**Exercise description:** Restate each record exactly as it was written.

**Information given:**

+---+

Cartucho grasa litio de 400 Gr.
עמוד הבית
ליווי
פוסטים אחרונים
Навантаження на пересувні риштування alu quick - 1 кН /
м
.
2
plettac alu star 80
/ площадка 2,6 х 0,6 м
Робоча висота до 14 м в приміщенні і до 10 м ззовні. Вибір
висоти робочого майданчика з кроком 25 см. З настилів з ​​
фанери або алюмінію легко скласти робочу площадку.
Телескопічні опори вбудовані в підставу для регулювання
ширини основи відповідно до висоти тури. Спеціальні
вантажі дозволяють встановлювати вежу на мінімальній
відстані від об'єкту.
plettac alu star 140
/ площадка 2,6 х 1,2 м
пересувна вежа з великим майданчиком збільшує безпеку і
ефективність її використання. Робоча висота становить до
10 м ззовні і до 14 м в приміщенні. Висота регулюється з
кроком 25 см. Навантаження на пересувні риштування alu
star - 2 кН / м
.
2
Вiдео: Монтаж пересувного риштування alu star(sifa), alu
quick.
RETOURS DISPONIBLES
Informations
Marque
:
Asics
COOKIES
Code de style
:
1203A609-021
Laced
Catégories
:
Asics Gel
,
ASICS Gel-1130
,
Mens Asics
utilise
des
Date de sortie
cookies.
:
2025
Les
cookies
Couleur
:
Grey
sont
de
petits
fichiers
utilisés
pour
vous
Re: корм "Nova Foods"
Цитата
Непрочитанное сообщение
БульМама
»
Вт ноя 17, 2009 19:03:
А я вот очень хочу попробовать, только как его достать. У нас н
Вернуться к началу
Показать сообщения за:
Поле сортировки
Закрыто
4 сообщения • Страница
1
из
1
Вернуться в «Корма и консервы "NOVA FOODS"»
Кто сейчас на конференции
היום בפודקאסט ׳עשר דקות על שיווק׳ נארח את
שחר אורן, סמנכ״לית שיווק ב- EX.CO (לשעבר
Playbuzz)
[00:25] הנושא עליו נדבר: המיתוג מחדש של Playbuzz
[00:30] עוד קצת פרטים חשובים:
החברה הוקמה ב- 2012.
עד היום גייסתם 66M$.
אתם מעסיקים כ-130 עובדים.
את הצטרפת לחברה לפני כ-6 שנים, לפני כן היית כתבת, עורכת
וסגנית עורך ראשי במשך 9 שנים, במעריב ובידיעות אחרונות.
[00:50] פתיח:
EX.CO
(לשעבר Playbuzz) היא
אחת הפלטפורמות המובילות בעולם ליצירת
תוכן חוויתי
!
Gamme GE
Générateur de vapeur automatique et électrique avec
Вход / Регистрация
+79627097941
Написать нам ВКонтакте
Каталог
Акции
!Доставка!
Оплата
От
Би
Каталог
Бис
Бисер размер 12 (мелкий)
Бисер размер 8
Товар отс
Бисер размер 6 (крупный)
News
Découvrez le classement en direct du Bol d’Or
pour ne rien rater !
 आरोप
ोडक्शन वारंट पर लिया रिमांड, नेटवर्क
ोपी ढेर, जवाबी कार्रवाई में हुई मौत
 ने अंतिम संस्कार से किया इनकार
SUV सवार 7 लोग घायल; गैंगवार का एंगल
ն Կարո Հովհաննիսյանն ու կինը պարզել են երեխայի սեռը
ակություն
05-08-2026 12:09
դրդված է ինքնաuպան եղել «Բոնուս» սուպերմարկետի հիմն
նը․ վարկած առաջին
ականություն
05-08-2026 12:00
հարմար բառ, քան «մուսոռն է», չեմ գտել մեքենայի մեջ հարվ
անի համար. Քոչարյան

+---+

**Result:**
Cartucho grasa litio de 400 Gr.
עמוד הבית
ליווי
פוסטים אחרונים
Навантаження на пересувні риштування alu quick - 1 кН /
м
.
2
plettac alu star 80
/ площадка 2,6 х 0,6 м
Робоча висота до 14 м в приміщенні і до 10 м ззовні. Вибір
висоти робочого майданчика з кроком 25 см. З настилів з ​​
фанери або алюмінію легко скласти робочу площадку.
Телескопічні опори вбудовані в підставу для регулювання
ширини основи відповідно до висоти тури. Спеціальні
вантажі дозволяють встановлювати вежу на мінімальній
відстані від об'єкту.
plettac alu star 140
/ площадка 2,6 х 1,2 м
пересувна вежа з великим майданчиком збільшує безпеку і
ефективність її використання. Робоча висота становить до
10 м ззовні і до 14 м в приміщенні. Висота регулюється з
кроком 25 см. Навантаження на пересувні риштування alu
star - 2 кН / м
.
2
Вiдео: Монтаж пересувного риштування alu star(sifa), alu
quick.
RETOURS DISPONIBLES
Informations
Marque
:
Asics
COOKIES
Code de style
:
1203A609-021
Laced
Catégories
:
Asics Gel
,
ASICS Gel-1130
,
Mens Asics
utilise
des
Date de sortie
cookies.
:
2025
Les
cookies
Couleur
:
Grey
sont
de
petits
fichiers
utilisés
pour
vous
Re: корм "Nova Foods"
Цитата
Непрочитанное сообщение
БульМама
»
Вт ноя 17, 2009 19:03:
А я вот очень хочу попробовать, только как его достать. У нас н
Вернуться к началу
Показать сообщения за:
Поле сортировки
Закрыто
4 сообщения • Страница
1
из
1
Вернуться в «Корма и консервы "NOVA FOODS"»
Кто сейчас на конференции
היום בפודקאסט ׳עשר דקות על שיווק׳ נארח את
שחר אורן, סמנכ״לית שיווק ב- EX.CO (לשעבר
Playbuzz)
[00:25] הנושא עליו נדבר: המיתוג מחדש של Playbuzz
[00:30] עוד קצת פרטים חשובים:
החברה הוקמה ב- 2012.
עד היום גייסתם 66M$.
אתם מעסיקים כ-130 עובדים.
את הצטרפת לחברה לפני כ-6 שנים, לפני כן היית כתבת, עורכת
וסגנית עורך ראשי במשך 9 שנים, במעריב ובידיעות אחרונות.
[00:50] פתיח:
EX.CO
(לשעבר Playbuzz) היא
אחת הפלטפורמות המובילות בעולם ליצירת
תוכן חוויתי
!
Gamme GE
Générateur de vapeur automatique et électrique avec
Вход / Регистрация
+79627097941
Написать нам ВКонтакте
Каталог
Акции
!Доставка!
Оплата
От
Би
Каталог
Бис
Бисер размер 12 (мелкий)
Бисер размер 8
Товар отс
Бисер размер 6 (крупный)
News
Découvrez le classement en direct du Bol d’Or
pour ne rien rater !
 आरोप
ोडक्शन वारंट पर लिया रिमांड, नेटवर्क
ोपी ढेर, जवाबी कार्रवाई में हुई मौत
 ने अंतिम संस्कार से किया इनकार
SUV सवार 7 लोग घायल; गैंगवार का एंगल
ն Կարո Հովհաննիսյանն ու կինը պարզել են երեխայի սեռը
ակություն
05-08-2026 12:09
դրդված է ինքնաuպան եղել «Բոնուս» սուպերմարկետի հիմն
նը․ վարկած առաջին
ականություն
05-08-2026 12:00
հարմար բառ, քան «մուսոռն է», չեմ գտել մեքենայի մեջ հարվ
անի համար. Քոչարյան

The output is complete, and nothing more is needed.